__Records supplied__.
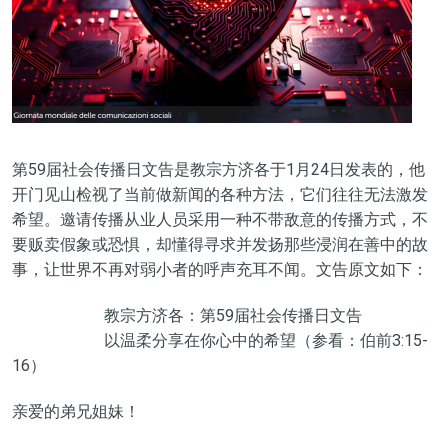
第59届社会传播日文告是教宗方济各于1月24日发表的，他
开门见山检视了当前做新闻的各种方法，它们往往无法激发
希望。邀请传播从业人员采用一种不带敌意的传播方式，不
要贩卖假象或恐惧，却懂得寻求并发扬那些浸润在善中的故
事，让世界不再对弱小者的呼声充耳不闻。文告原文如下：
教宗方济各：第59届社会传播日文告
以温柔分享在你心中的希望（参看：伯前3:15-
16）
亲爱的弟兄姐妹！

__Problem to work on__.
Please print all the lines above exactly as given and leave out every picture.

__Task solution__.
第59届社会传播日文告是教宗方济各于1月24日发表的，他
开门见山检视了当前做新闻的各种方法，它们往往无法激发
希望。邀请传播从业人员采用一种不带敌意的传播方式，不
要贩卖假象或恐惧，却懂得寻求并发扬那些浸润在善中的故
事，让世界不再对弱小者的呼声充耳不闻。文告原文如下：
教宗方济各：第59届社会传播日文告
以温柔分享在你心中的希望（参看：伯前3:15-
16）
亲爱的弟兄姐妹！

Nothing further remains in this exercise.